DOI: 10.12688/openreseurope.24356.1 ISSN: 2732-5121

A lightweight computational method for monitoring response convergence in LLM-based synthetic populations

Rodrigo Alvarez, Mina Soroberto, Fernando De la Prieta, Mario Cartón
Background LLM-based synthetic populations are increasingly used to simulate open-ended survey, interview, user-research, and group-style responses. These workflows can support early exploratory research, but they also create a methodological risk: agents configured as different participants may nevertheless converge towards similar wording, examples, or answer templates. Without an explicit monitoring step, apparent agreement can be difficult to distinguish from model-level homogenization. Methods We present a lightweight computational method for monitoring lexical response convergence in generated agent populations. The method uses a platform-independent response-record schema, deterministic normalization, pairwise lexical overlap, vocabulary-diversity diagnostics, data-quality counters, threshold-based inspection flags, and reproducible JSON reporting.

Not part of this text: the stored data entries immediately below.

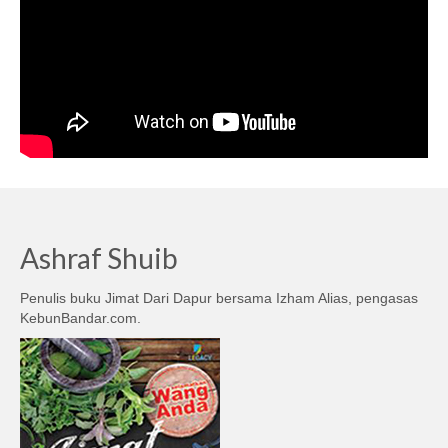
Ashraf Shuib
Penulis buku Jimat Dari Dapur bersama Izham Alias, pengasas
KebunBandar.com.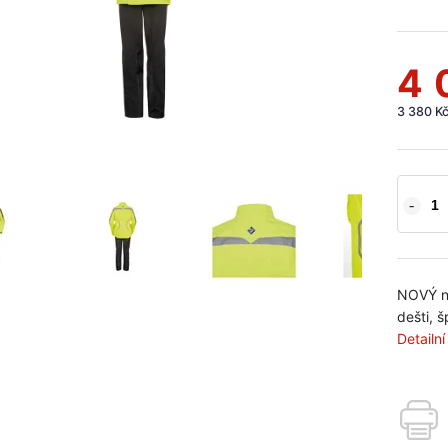
4 
3 380 K
NOVÝ ne
dešti, 
Detailn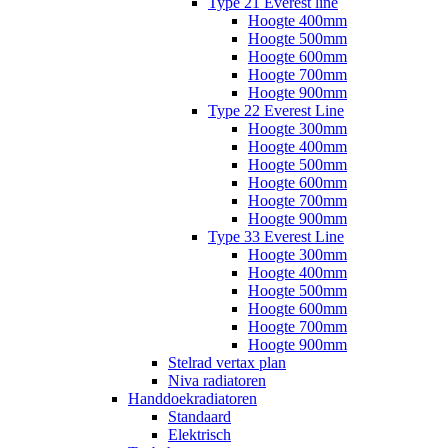
Type 21 Everest line
Hoogte 400mm
Hoogte 500mm
Hoogte 600mm
Hoogte 700mm
Hoogte 900mm
Type 22 Everest Line
Hoogte 300mm
Hoogte 400mm
Hoogte 500mm
Hoogte 600mm
Hoogte 700mm
Hoogte 900mm
Type 33 Everest Line
Hoogte 300mm
Hoogte 400mm
Hoogte 500mm
Hoogte 600mm
Hoogte 700mm
Hoogte 900mm
Stelrad vertax plan
Niva radiatoren
Handdoekradiatoren
Standaard
Elektrisch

The reference implementation is the Python package synthetic-response-metrics version 0.2.5, which supports CSV, JSON, JSONL, API, and command-line execution. Worked examples and initial validation We provide initial validation using controlled synthetic examples created for this article. The validation includes a data-quality example, low-, moderate-, and high-convergence scenarios, a population-size sensitivity analysis, and a high-convergence diagnostic pair. These examples show expected metric behaviour, including increasing overlap under controlled convergence, changing pair counts as population size increases, and traceability of alerts through top similar pairs. In addition, an applied example generated from a synthetic-population platform uses 10 synthetic agents and three open-ended questions to check operational portability of the same input schema. Conclusions The method provides a reproducible lexical baseline for observing whether generated agents are producing overly similar answers. It does not replace semantic evaluation, human baselines, or domain validation, and the default threshold is provisional. However, it offers a practical monitoring layer that can be embedded in synthetic-population studies before more expensive or domain-specific validation is available.